Insight CEO Michael Willner said there were several technical hurdles to offering a la carte, and those were expensive options that would hold back the digital transition as cable MSOs would have to divert funds to that effort. Customer service costs also would increase significantly, he said, as consumers pick and choose each channel. Willner said the cable industry was already “out of favor” with Wall St. and a la carte would only cause more harm. “The fix may be worse than the problem and that’s what we have to be careful of,” Willner said.
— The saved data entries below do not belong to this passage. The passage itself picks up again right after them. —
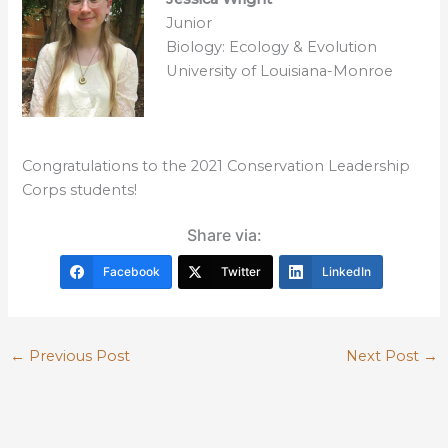
Junior
Biology: Ecology & Evolution
University of Louisiana-Monroe
Congratulations to the 2021 Conservation Leadership
Corps students!
Share via:
Facebook
Twitter
LinkedIn
←
Previous Post
Next Post
→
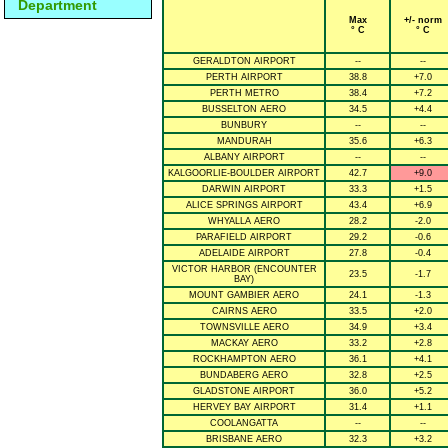
Department
Max
+/- norm
° C
° C
GERALDTON AIRPORT
--
--
PERTH AIRPORT
38.8
+7.0
PERTH METRO
38.4
+7.2
BUSSELTON AERO
34.5
+4.4
BUNBURY
--
--
MANDURAH
35.6
+6.3
ALBANY AIRPORT
--
--
KALGOORLIE-BOULDER AIRPORT
42.7
+9.0
DARWIN AIRPORT
33.3
+1.5
ALICE SPRINGS AIRPORT
43.4
+6.9
WHYALLA AERO
28.2
-2.0
PARAFIELD AIRPORT
29.2
-0.6
ADELAIDE AIRPORT
27.8
-0.4
VICTOR HARBOR (ENCOUNTER
23.5
-1.7
BAY)
MOUNT GAMBIER AERO
24.1
-1.3
CAIRNS AERO
33.5
+2.0
TOWNSVILLE AERO
34.9
+3.4
MACKAY AERO
33.2
+2.8
ROCKHAMPTON AERO
36.1
+4.1
BUNDABERG AERO
32.8
+2.5
GLADSTONE AIRPORT
36.0
+5.2
HERVEY BAY AIRPORT
31.4
+1.1
COOLANGATTA
--
--
BRISBANE AERO
32.3
+3.2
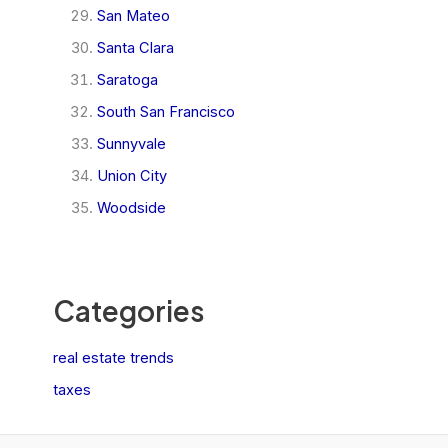
San Mateo
Santa Clara
Saratoga
South San Francisco
Sunnyvale
Union City
Woodside
Categories
real estate trends
taxes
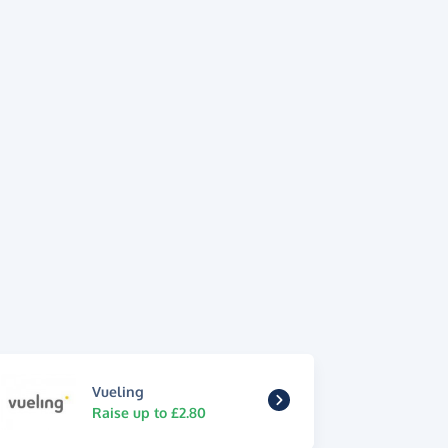
Vueling
Raise up to £2.80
Kimmelman and Consumer Federation of America Research Dir. Mark Cooper disputed the Booz Allen study, saying there would still be the same number of viewers -- just ones who were actually watching. Noting that many channels get little viewership, Cooper said advertisers could better target their ads. Because of media consolidation, Laybourne’s success as an independent programmer is “a drop of success in an ocean of utter failure” for independents, Cooper said. But Kimmelman said Time Warner and Charter’s Paul Allen are among Oxygen’s financial backers. In any case, Cooper said independents have “"been squeezed out of the marketplace.” Cooper and Kimmelman also said they weren’t talking about pure a la carte, but a mix of tiers and a la carte.